Come in una metempsicosi. I piaceri di Jane Bowles

Racconti edizioni porta in libreria Piaceri semplici, di Jane Bowles, per la traduzione di Paola Moretti. Una raccolta di racconti in cui vengono raccontati i labirinti ellittici del carattere umano – le fobie, le ossessioni, le paure, le idiosincrasie, i vizi - attraverso lo sguardo di una scrittrice particolarmente competente in faccende relazionali, poco conosciuta ma assolutamente da riscoprire. Forse questi Piaceri semplici – come la scrittura? – alludono in realtà a quel vuoto vorticoso che è in fondo l’altra faccia metafisica della «stanza tutta per sé».

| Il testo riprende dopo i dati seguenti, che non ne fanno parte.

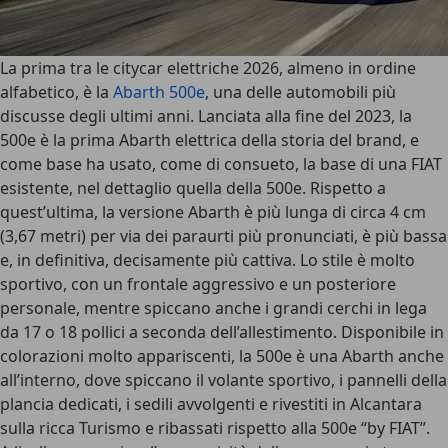
La prima tra le citycar elettriche 2026, almeno in ordine
alfabetico, è la
Abarth 500e
, una delle automobili più
discusse degli ultimi anni. Lanciata alla fine del 2023, la
500e è la prima Abarth elettrica della storia del brand, e
come base ha usato, come di consueto, la base di una FIAT
esistente, nel dettaglio quella della 500e. Rispetto a
quest’ultima, la versione Abarth è più lunga di circa 4 cm
(
3,67 metri
) per via dei paraurti più pronunciati, è più bassa
e, in definitiva, decisamente più cattiva.
Lo stile è molto
sportivo
, con un frontale aggressivo e un posteriore
personale, mentre spiccano anche i grandi cerchi in lega
da 17 o 18 pollici a seconda dell’allestimento. Disponibile in
colorazioni molto appariscenti, la 500e è una Abarth anche
all’interno, dove spiccano il volante sportivo, i pannelli della
plancia dedicati, i sedili avvolgenti e rivestiti in Alcantara
sulla ricca Turismo e ribassati rispetto alla 500e “by FIAT”.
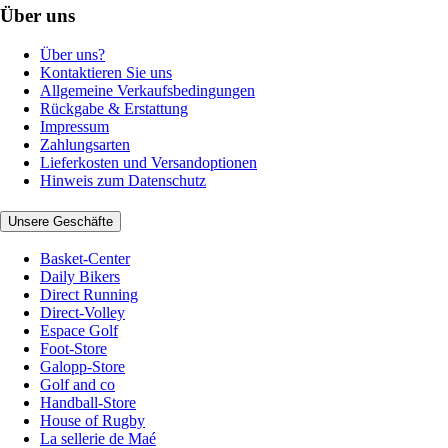
Über uns
Über uns?
Kontaktieren Sie uns
Allgemeine Verkaufsbedingungen
Rückgabe & Erstattung
Impressum
Zahlungsarten
Lieferkosten und Versandoptionen
Hinweis zum Datenschutz
Unsere Geschäfte
Basket-Center
Daily Bikers
Direct Running
Direct-Volley
Espace Golf
Foot-Store
Galopp-Store
Golf and co
Handball-Store
House of Rugby
La sellerie de Maé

Cattedrale vi propone l’illuminante postfazione di Paola Moretti, per gentile concessione dell’editore.

Come in una metempsicosi

di Paola Moretti

 

Se la scrittura è un’attività che notoriamente implica molta solitudine, la traduzione no. Chi traduce è sempre – a prescindere da che sia vivo o meno – in compagnia di chi ha scritto l’opera originale. Ci si conosce con una prima lettura, poi si entra più in confidenza e si cominciano a capire le preferenze, certi vezzi peculiari, le idiosincrasie e le ossessioni dell’altro. Fino a che non si finisce ad abitare lo stesso corpo. Io, traduttrice, nella mente di chi scrive, seguo i percorsi già tracciati. Lei, scrittrice, nel corpo di chi la traduce, indirizza ogni mio movimento. È in questa modalità che alcuni mesi li ho passati nella testa di Jane Bowles, un luogo certamente bizzarro e dominato dall’ambivalenza. Mi sono trovata ad avere a che fare con un pensiero che è allo stesso tempo brillante e caotico, originale e tortuoso, impulsivo e arguto.
Dell’immaginario di questa scrittrice, ciò che subito cattura il lettore è la voce. Chiara, energica, insolita. Ci si sintonizza sul tono, e in un attimo si viene colpiti dalla forma, che con la sua sintassi scombinata risulta, di primo acchito, piuttosto astrusa. Poi si viene distratti dal contenuto: assurdo. Ma poco a poco tutto torna, ogni elemento riflette la personalità delle protagoniste dei racconti, che sono esseri eccentrici e stralunati, con scarsissima presa sulla realtà. Jane Bowles riproduce un mondo popolato da un’umanità stramba, tragica e dolorosamente divertente, composta in prevalenza di donne che fanno fatica a conformarsi, a adeguarsi a quello che gli altri o la società vorrebbe per loro. Zitelle, lesbiche, madri oppressive, figlie insicure, sorelle asfissianti, bambine tiranniche, donne passionali, meschine, egoiste. Ubriacone. Donne che nonostante la loro grettezza e le loro brutture morali non risultano mai davvero odiose, solo umane e fallibili.
Tanto quanto i personaggi, anche la struttura dei racconti è poco convenzionale: l’evento con la maggior possibilità di generare conflitto viene spesso liquidato in poche righe così che la narrazione possa seguire una tangente inaspettata e dal potenziale comico. Maga dell’ellissi, virtuosa del salto logico e dei monologhi vaneggianti. Umorista impassibile, paladina degli indecisi e della stravaganza, Bowles è una disorientatrice che nei suoi scritti non palesa mai la tragedia, il dramma infatti rimane sempre sulla soglia, senza calcare la scena, i non detti e le allusioni rendono la prosa di questa autrice preziosa, ammaliante e una continua sorpresa.
Per la sua natura così peculiare, specificamente «bowlesiana» della scrittura il mio compito non è stato facile: ero divisa tra la volontà di rispettare il genio linguistico dell’autrice e la necessità di rendere i suoi racconti comprensibili a fruitori di un’altra lingua. È il dilemma davanti a cui si trovano tutti coloro che ricoprono questo ruolo, che consiste nel farsi tramite, strumento, medium attraverso cui lo spirito di un’autrice si esprime in un idioma diverso dall’originale. La traduttrice è un trasformatore di energia creativa. Io spero che quella di Jane Bowles vi irradi e vi risucchi e vi trascini nel suo universo sghembo di ferocia e tenerezza.